House GOP approves ‘big’ budget resolution
WASHINGTON — With a push from President Donald Trump, House Republicans sent a GOP budget blueprint to passage Tuesday, a step toward delivering his “big, beautiful bill” with $4.5 trillion in tax breaks and $2 trillion in spending cuts despite a wall of opposition from Democrats and discomfort among Republicans.
House Speaker Mike Johnson had almost no votes to spare in his bare-bones GOP majority and fought on all fronts — against Democrats, uneasy rank-and-file Republicans and skeptical GOP senators — to advance the party’s signature legislative package. Trump made calls to wayward GOP lawmakers and invited Republicans to the White House.
The vote was 217-215, with a single Republican and all Democrats opposed, and the outcome was in jeopardy until the gavel.
“On a vote like this, you’re always going to have people you’re talking to all the way through the close of the vote,” Majority Leader Steve Scalise said before the roll call.
“We got it done,” the speaker said afterward.
Passage of the package is crucial to kick-starting the process. Trump wants the Republicans who control Congress to approve a huge bill that would extend tax breaks, which he secured during his first term but are expiring later this year, while also cutting spending across federal programs and services.
Next steps are long and cumbersome before anything can become law. And more big votes are ahead, including an unrelated deal to prevent a government shutdown when federal funding expires March 14.
It’s all unfolding amid emerging backlash to what’s happening elsewhere as Trump adviser Elon Musk is tearing through federal agencies with his Department of Government Efficiency firing thousands of workers nationwide, and angry voters are starting to confront lawmakers at town hall meetings back home.
Democrats during an afternoon debate decried the package as a “betrayal” to Americans, a “blueprint for American decline” and simply a “Republican rip-off.”
“Our very way of life as a country is under assault,” House Democratic Leader Hakeem Jeffries said on the steps of the Capitol.
Flanked by Americans who said they would be hurt by cuts to Medicaid and other social programs, the Democrats booed the GOP budget blueprint. But as the minority party, they don’t have the votes to stop it.
Spending cuts
Even as they press ahead, Republicans are running into a familiar problem: Slashing federal spending is typically easier said than done. With cuts to the Pentagon and other programs largely off limits, much of the other government outlays go for health care, food stamps, student loans and programs relied on by their constituents.
Several Republican lawmakers worry that scope of the cuts being eyed — particularly some $880 billion over the decade to the committee that handles health care spending, including Medicaid, for example, or $230 billion to the agriculture committee that funds food stamps — will be too harmful to their constituents back home.
GOP leaders insist Medicaid is not specifically listed in the initial 60-page budget framework, which is true.

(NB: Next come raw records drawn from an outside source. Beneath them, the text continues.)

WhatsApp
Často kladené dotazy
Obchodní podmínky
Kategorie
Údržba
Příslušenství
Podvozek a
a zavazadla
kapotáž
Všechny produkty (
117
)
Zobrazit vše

Johnson and his leadership team also told lawmakers they would have plenty of time to debate details as they shape the package.
But lawmakers wanted assurances the health care program and others will be protected as the plans are developed and merged with the Senate in the weeks to come.
At the same time, GOP deficit hawks were withholding support until they were convinced it wouldn’t add to the nation’s $36 trillion debt load.
One key conservative, Rep. Thomas Massie, R-Ky., ended up the sole GOP vote against.
Tax cuts
Democrats in the House and the Senate vowed to keep fighting the whole process. “This is not what people want,” said Rep. Jim McGovern, D-Mass., during a rules debate ahead of planned votes.
“We all know that trickle-down economics,” he said about the 2017 tax breaks that flowed mainly to the wealthy, “don’t work.”
Trump has signaled a preference for “big” bill but also appears to enjoy a competition between the House and the Senate, lawmakers said, as he pits the Republicans against each other to see which version will emerge.
Republicans in the Senate launched their own $340 billion package last week. It’s focused on sending Trump money his administration needs for its deportation and border security agenda now, with plans to tackle the tax cuts later this year.
“I’m holding my breath. I’m crossing my fingers,” said Sen. John Cornyn, R-Texas, who said he was rooting for the House’s approach as the better option. “I think a one-shot is their best opportunity.”